Soon after the war most of the Soviet fleet of airliners consisted of DC-3s or the Lisunov Li-2. These planes were in desperate need of replacement, and in 1946 the Ilyushin Il-12 made its first flight. The Il-12 was very similar in design to American Convair 240, except was unpressurized. In 1953 the Ilyushin Il-14 would make its first flight, and this version was equipped with much more powerful engines.The main contribution that the Soviets made in regards to airliners was the Antonov An-2. This plane is a biplane, unlike most of the other airliners, and sold more units than any other transport plane.[4]
The largest airliners are wide-body jets. These aircraft are frequently called twin-aisle aircraft because they generally have two separate aisles running from the front to the back of the passenger cabin. Aircraft in this category are the Boeing 747, Boeing 767, Boeing 777, Boeing 787, Airbus A300/A310, Airbus A330, Airbus A340, Airbus A380, Lockheed L-1011 TriStar, McDonnell Douglas DC-10, McDonnell Douglas MD-11, Ilyushin Il-86 and Ilyushin Il-96. These aircraft are usually used for long-haul flights between airline hubs and major cities with many passengers. Future wide-body models include the Airbus A350.

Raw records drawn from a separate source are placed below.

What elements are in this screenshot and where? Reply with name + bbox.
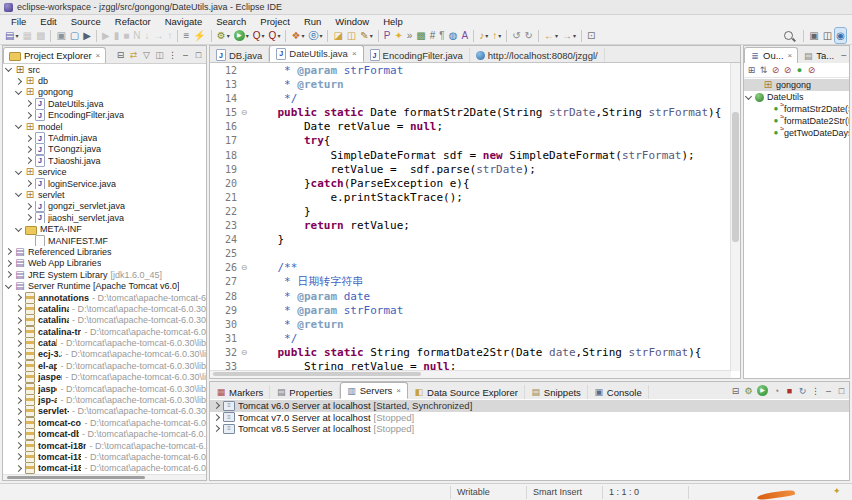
push-upstream-button[interactable]: ↑▾	[491, 28, 502, 43]
new-wizard-button[interactable]: ▤▾	[4, 28, 19, 43]
annotate-button[interactable]: ✎▾	[359, 28, 373, 43]
back-button[interactable]: ←▾	[543, 28, 559, 43]
open-perspective-button[interactable]: ▣	[808, 28, 819, 43]
menu-refactor[interactable]: Refactor	[108, 16, 158, 27]
tree-item-meta-inf[interactable]: META-INF	[3, 223, 206, 234]
tree-item-catalina-ant-jar[interactable]: catalina-ant.jar- D:\tomcat\apache-tomca…	[3, 303, 206, 314]
notification-icon[interactable]: ✦	[833, 486, 841, 496]
editor-vscrollbar[interactable]	[730, 63, 740, 371]
scrollbar-thumb[interactable]	[213, 372, 421, 376]
stop-server-icon[interactable]: ■	[785, 386, 794, 396]
outline-item-gettwodatedays-da[interactable]: getTwoDateDays(Da	[744, 127, 849, 139]
menu-run[interactable]: Run	[297, 16, 328, 27]
collapse-chevron-icon[interactable]	[15, 225, 22, 232]
open-console-button[interactable]: ▢	[69, 28, 80, 43]
tree-item-server-runtime-apache-tomcat-v6-0[interactable]: Server Runtime [Apache Tomcat v6.0]	[3, 280, 206, 291]
tree-item-catalina-jar[interactable]: catalina.jar- D:\tomcat\apache-tomcat-6.…	[3, 337, 206, 348]
tree-item-tadmin-java[interactable]: TAdmin.java	[3, 132, 206, 143]
focus-on-active-task-icon[interactable]: ◫	[155, 50, 164, 60]
scrollbar-thumb[interactable]	[7, 476, 145, 479]
expand-chevron-icon[interactable]	[5, 248, 12, 255]
expand-chevron-icon[interactable]	[15, 442, 22, 449]
expand-chevron-icon[interactable]	[25, 134, 32, 141]
tree-item-tomcat-i18n-ja-jar[interactable]: tomcat-i18n-ja.jar- D:\tomcat\apache-tom…	[3, 463, 206, 474]
scrollbar-thumb[interactable]	[732, 112, 739, 241]
expand-chevron-icon[interactable]	[15, 453, 22, 460]
tree-item-web-app-libraries[interactable]: Web App Libraries	[3, 258, 206, 269]
menu-search[interactable]: Search	[209, 16, 253, 27]
tree-item-gongong[interactable]: gongong	[3, 87, 206, 98]
tree-item-catalina-ha-jar[interactable]: catalina-ha.jar- D:\tomcat\apache-tomcat…	[3, 315, 206, 326]
expand-chevron-icon[interactable]	[15, 465, 22, 472]
minimize-icon[interactable]: ‒	[181, 50, 190, 60]
tab-servers[interactable]: Servers×	[340, 382, 408, 399]
select-element-button[interactable]: ▶	[82, 28, 92, 43]
expand-chevron-icon[interactable]	[15, 340, 22, 347]
show-whitespace-button[interactable]: ¶	[438, 28, 445, 43]
view-menu-icon[interactable]: ⋮	[168, 50, 177, 60]
search-icon[interactable]	[784, 31, 793, 40]
coverage-button[interactable]: Q▾	[252, 28, 266, 43]
collapse-all-icon[interactable]: ⊟	[731, 386, 740, 396]
expand-chevron-icon[interactable]	[15, 294, 22, 301]
expand-chevron-icon[interactable]	[15, 351, 22, 358]
tree-item-db[interactable]: db	[3, 75, 206, 86]
outline-item-formatstr2date-strin[interactable]: formatStr2Date(Strin	[744, 103, 849, 115]
tree-item-tomcat-coyote-jar[interactable]: tomcat-coyote.jar- D:\tomcat\apache-tomc…	[3, 417, 206, 428]
editor-tab-db-java[interactable]: DB.java	[210, 48, 269, 62]
menu-navigate[interactable]: Navigate	[158, 16, 210, 27]
expand-chevron-icon[interactable]	[15, 408, 22, 415]
tree-item-model[interactable]: model	[3, 121, 206, 132]
outline-item-formatdate2str-date[interactable]: formatDate2Str(Date	[744, 115, 849, 127]
menu-source[interactable]: Source	[64, 16, 108, 27]
tree-item-el-api-jar[interactable]: el-api.jar- D:\tomcat\apache-tomcat-6.0.…	[3, 360, 206, 371]
minimize-icon[interactable]: ‒	[824, 386, 833, 396]
world-button[interactable]: ◍	[448, 28, 459, 43]
collapse-chevron-icon[interactable]	[745, 92, 752, 99]
code-editor[interactable]: 12 * @param strFormat13 * @return14 */15…	[210, 63, 731, 371]
debug-button[interactable]: ⚙▾	[216, 28, 231, 43]
server-tomcat-v6-0-server-at-localhost[interactable]: Tomcat v6.0 Server at localhost [Started…	[210, 400, 849, 412]
debug-server-icon[interactable]: ⚙	[744, 386, 753, 396]
close-icon[interactable]: ×	[396, 387, 401, 395]
editor-tab-http-localhost-8080-jzggl[interactable]: http://localhost:8080/jzggl/	[470, 48, 605, 62]
project-tree[interactable]: srcdbgongongDateUtils.javaEncodingFilter…	[3, 63, 206, 475]
new-servlet-button[interactable]: ▩	[415, 28, 426, 43]
expand-chevron-icon[interactable]	[15, 396, 22, 403]
editor-hscrollbar[interactable]	[210, 370, 731, 378]
external-tools-button[interactable]: ❖▾	[290, 28, 305, 43]
tab-snippets[interactable]: Snippets	[525, 385, 588, 399]
tree-item-catalina-tribes-jar[interactable]: catalina-tribes.jar- D:\tomcat\apache-to…	[3, 326, 206, 337]
expand-chevron-icon[interactable]	[25, 203, 32, 210]
open-search-button[interactable]: ⚡	[192, 28, 206, 43]
tab-ta[interactable]: Ta...	[798, 48, 839, 63]
server-tomcat-v8-5-server-at-localhost[interactable]: Tomcat v8.5 Server at localhost [Stopped…	[210, 423, 849, 435]
tree-item-jasper-jar[interactable]: jasper.jar- D:\tomcat\apache-tomcat-6.0.…	[3, 383, 206, 394]
hide-fields-icon[interactable]: ⊘	[771, 65, 780, 75]
expand-chevron-icon[interactable]	[15, 419, 22, 426]
expand-chevron-icon[interactable]	[213, 414, 220, 421]
collapse-all-icon[interactable]: ⊟	[116, 50, 125, 60]
collapse-chevron-icon[interactable]	[5, 282, 12, 289]
tree-item-encodingfilter-java[interactable]: EncodingFilter.java	[3, 110, 206, 121]
filters-icon[interactable]: ▽	[142, 50, 151, 60]
tree-item-tomcat-i18n-fr-jar[interactable]: tomcat-i18n-fr.jar- D:\tomcat\apache-tom…	[3, 451, 206, 462]
server-tomcat-v7-0-server-at-localhost[interactable]: Tomcat v7.0 Server at localhost [Stopped…	[210, 412, 849, 424]
lightbulb-button[interactable]: ✦	[393, 28, 403, 43]
expand-all-icon[interactable]: ⊞	[747, 65, 756, 75]
hide-non-public-icon[interactable]: ●	[795, 65, 804, 75]
tab-ou[interactable]: Ou...×	[744, 47, 798, 63]
minimize-icon[interactable]: ‒	[839, 50, 848, 60]
menu-project[interactable]: Project	[253, 16, 297, 27]
menu-edit[interactable]: Edit	[33, 16, 63, 27]
tree-item-servlet-api-jar[interactable]: servlet-api.jar- D:\tomcat\apache-tomcat…	[3, 406, 206, 417]
next-annotation-button[interactable]: »	[406, 28, 414, 43]
outline-item-dateutils[interactable]: DateUtils	[744, 91, 849, 103]
tree-item-loginservice-java[interactable]: loginService.java	[3, 178, 206, 189]
tree-item-tjiaoshi-java[interactable]: TJiaoshi.java	[3, 155, 206, 166]
tree-item-service[interactable]: service	[3, 167, 206, 178]
mark-occurrences-button[interactable]: ≡	[182, 28, 190, 43]
tree-item-tomcat-i18n-es-jar[interactable]: tomcat-i18n-es.jar- D:\tomcat\apache-tom…	[3, 440, 206, 451]
start-server-icon[interactable]: ▶	[757, 385, 768, 396]
link-with-editor-icon[interactable]: ⇄	[129, 50, 138, 60]
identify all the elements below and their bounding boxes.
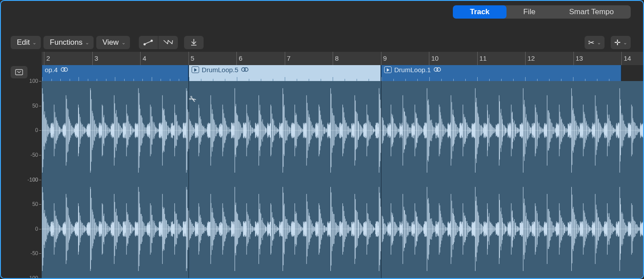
view-menu[interactable]: View ⌄ (96, 36, 130, 49)
amplitude-label: 0 (35, 127, 38, 133)
ruler-bar-11: 11 (477, 52, 487, 65)
track-gutter: 100500-50-100 100500-50-100 (1, 52, 42, 278)
chevron-down-icon: ⌄ (623, 40, 627, 46)
ruler-bar-9: 9 (381, 52, 387, 65)
amplitude-label: 0 (35, 226, 38, 232)
tab-track[interactable]: Track (453, 5, 506, 19)
editor-tabs: Track File Smart Tempo (453, 5, 631, 19)
chevron-down-icon: ⌄ (85, 40, 89, 46)
amplitude-label: -50 (31, 152, 38, 158)
ruler-bar-4: 4 (140, 52, 146, 65)
amplitude-label: 100 (29, 78, 38, 84)
region-lane: op.4DrumLoop.5DrumLoop.1 (42, 65, 643, 81)
amplitude-label: -100 (27, 275, 38, 279)
tab-file[interactable]: File (507, 5, 552, 19)
snap-menu[interactable]: ✛ ⌄ (611, 36, 631, 49)
amplitude-label: -50 (31, 250, 38, 256)
svg-point-8 (437, 68, 441, 72)
svg-rect-2 (16, 70, 23, 75)
region-label: DrumLoop.1 (394, 66, 431, 74)
flex-button[interactable] (158, 36, 178, 49)
loop-icon (433, 66, 441, 73)
loop-icon (60, 66, 68, 73)
chevron-down-icon: ⌄ (32, 40, 36, 46)
region-DrumLoop.1[interactable]: DrumLoop.1 (381, 65, 621, 81)
edit-menu[interactable]: Edit ⌄ (11, 36, 41, 49)
ruler-bar-14: 14 (621, 52, 631, 65)
catch-playhead-button[interactable] (184, 36, 204, 49)
ruler-bar-10: 10 (429, 52, 439, 65)
svg-point-4 (64, 68, 68, 72)
region-divider (381, 81, 381, 278)
menu-label: Edit (17, 38, 30, 47)
ruler-bar-5: 5 (188, 52, 194, 65)
ruler-bar-13: 13 (573, 52, 583, 65)
region-label: op.4 (45, 66, 58, 74)
bar-ruler[interactable]: 234567891011121314 (42, 52, 643, 65)
chevron-down-icon: ⌄ (122, 40, 126, 46)
waveform-area[interactable] (42, 81, 643, 278)
ruler-bar-3: 3 (92, 52, 98, 65)
loop-icon (241, 66, 249, 73)
automation-curve-button[interactable] (139, 36, 158, 49)
ruler-bar-7: 7 (285, 52, 291, 65)
snap-icon: ✛ (614, 38, 620, 47)
scissors-icon: ✂︎ (588, 38, 594, 47)
ruler-bar-2: 2 (44, 52, 50, 65)
region-divider (188, 81, 189, 278)
region-DrumLoop.4[interactable]: op.4 (42, 65, 188, 81)
tab-smart-tempo[interactable]: Smart Tempo (552, 5, 631, 19)
functions-menu[interactable]: Functions ⌄ (43, 36, 94, 49)
region-label: DrumLoop.5 (202, 66, 239, 74)
ruler-bar-12: 12 (525, 52, 535, 65)
ruler-bar-6: 6 (236, 52, 242, 65)
svg-point-6 (244, 68, 248, 72)
catch-button[interactable] (11, 66, 27, 78)
amplitude-label: 50 (32, 201, 38, 207)
play-icon (384, 66, 392, 73)
play-icon (192, 66, 199, 73)
amplitude-label: 50 (32, 103, 38, 109)
amplitude-label: 100 (29, 177, 38, 183)
region-DrumLoop.5[interactable]: DrumLoop.5 (188, 65, 381, 81)
scissors-tool-menu[interactable]: ✂︎ ⌄ (585, 36, 605, 49)
menu-label: View (102, 38, 119, 47)
chevron-down-icon: ⌄ (597, 40, 601, 46)
ruler-bar-8: 8 (333, 52, 338, 65)
editor-toolbar: Edit ⌄ Functions ⌄ View ⌄ ✂︎ ⌄ ✛ ⌄ (1, 34, 643, 51)
menu-label: Functions (50, 38, 82, 47)
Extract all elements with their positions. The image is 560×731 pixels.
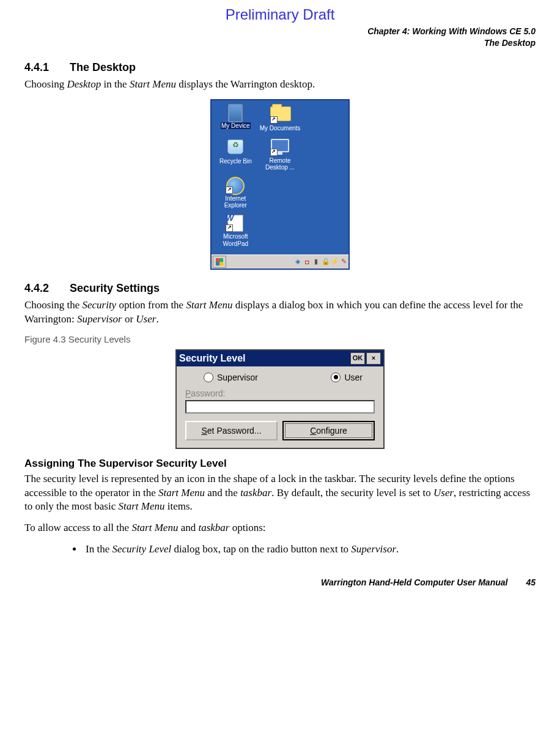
- ok-button[interactable]: OK: [350, 352, 365, 365]
- section-number: 4.4.2: [24, 282, 67, 295]
- warrington-desktop-screenshot: My Device ↗ My Documents Recycle Bin ↗ R…: [210, 99, 350, 270]
- subsection-heading: Assigning The Supervisor Security Level: [24, 458, 536, 470]
- header-section: The Desktop: [24, 37, 536, 49]
- header-chapter: Chapter 4: Working With Windows CE 5.0: [24, 26, 536, 37]
- system-tray[interactable]: ◈ ◘ ▮ 🔒 ⚡ ✎: [294, 258, 347, 265]
- desktop-icon-internet-explorer[interactable]: ↗ Internet Explorer: [215, 177, 256, 209]
- tray-plug-icon[interactable]: ⚡: [331, 258, 338, 265]
- section-number: 4.4.1: [24, 61, 67, 74]
- tray-lock-icon[interactable]: 🔒: [322, 258, 329, 265]
- security-level-dialog: Security Level OK × Supervisor User: [175, 349, 385, 449]
- tray-pen-icon[interactable]: ✎: [340, 258, 347, 265]
- bullet-list: In the Security Level dialog box, tap on…: [67, 543, 536, 557]
- footer-title: Warrington Hand-Held Computer User Manua…: [321, 577, 507, 587]
- radio-supervisor[interactable]: Supervisor: [204, 373, 258, 382]
- sub-para2: To allow access to all the Start Menu an…: [24, 521, 536, 535]
- sec2-para1: Choosing the Security option from the St…: [24, 299, 536, 327]
- tray-network-icon[interactable]: ◈: [294, 258, 301, 265]
- windows-flag-icon: [216, 258, 223, 265]
- sub-para1: The security level is represented by an …: [24, 472, 536, 514]
- page-header: Chapter 4: Working With Windows CE 5.0 T…: [24, 26, 536, 49]
- desktop-icon-remote-desktop[interactable]: ↗ Remote Desktop ...: [259, 138, 301, 171]
- password-input[interactable]: [185, 400, 375, 414]
- footer-page-number: 45: [526, 577, 536, 587]
- close-button[interactable]: ×: [366, 352, 381, 365]
- desktop-icon-my-device[interactable]: My Device: [215, 104, 256, 130]
- desktop-icon-my-documents[interactable]: ↗ My Documents: [259, 104, 301, 132]
- start-button[interactable]: [213, 256, 226, 268]
- radio-icon: [331, 373, 341, 382]
- section-4-4-1: 4.4.1 The Desktop: [24, 61, 536, 74]
- taskbar[interactable]: ◈ ◘ ▮ 🔒 ⚡ ✎: [212, 254, 348, 269]
- tray-card-icon[interactable]: ▮: [312, 258, 320, 265]
- set-password-button[interactable]: Set Password...: [185, 421, 278, 440]
- desktop-icon-wordpad[interactable]: ↗ Microsoft WordPad: [215, 215, 256, 247]
- figure-caption: Figure 4.3 Security Levels: [24, 334, 536, 344]
- section-4-4-2: 4.4.2 Security Settings: [24, 282, 536, 295]
- page-footer: Warrington Hand-Held Computer User Manua…: [24, 569, 536, 587]
- section-title: The Desktop: [70, 61, 136, 74]
- radio-icon: [204, 373, 213, 382]
- radio-label: Supervisor: [217, 373, 258, 382]
- tray-status-icon[interactable]: ◘: [303, 258, 311, 265]
- radio-label: User: [344, 373, 363, 382]
- dialog-title-text: Security Level: [179, 353, 246, 364]
- section-title: Security Settings: [70, 282, 160, 295]
- password-label: Password:: [185, 388, 375, 398]
- sec1-para1: Choosing Desktop in the Start Menu displ…: [24, 78, 536, 92]
- radio-user[interactable]: User: [331, 373, 363, 382]
- list-item: In the Security Level dialog box, tap on…: [83, 543, 536, 557]
- dialog-titlebar[interactable]: Security Level OK ×: [177, 351, 383, 366]
- desktop-icon-recycle-bin[interactable]: Recycle Bin: [215, 138, 256, 165]
- configure-button[interactable]: Configure: [282, 421, 375, 440]
- preliminary-draft-watermark: Preliminary Draft: [24, 6, 536, 23]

A smaller, more common class of airliners is the narrow-body or single aisle aircraft. These smaller airliners are generally used for medium-distance flights with fewer passengers than their wide-body counterparts.
Examples include the Boeing 717, 737, 757, McDonnell Douglas DC-9 and MD-80/MD-90 series, Airbus A320 family, Tupolev Tu-204, Tu-214, Embraer E-Jets 190&195 and Tu-334. Older airliners like the Boeing 707, 727, Douglas DC-8, Fokker F70/F100, VC10, Tupolev, and Yakovlev jets also fit into this category.
Regional airliners - Small (Regional) short haul airliners typically seat fewer than 100 passengers and may be powered by turbofans or turboprops.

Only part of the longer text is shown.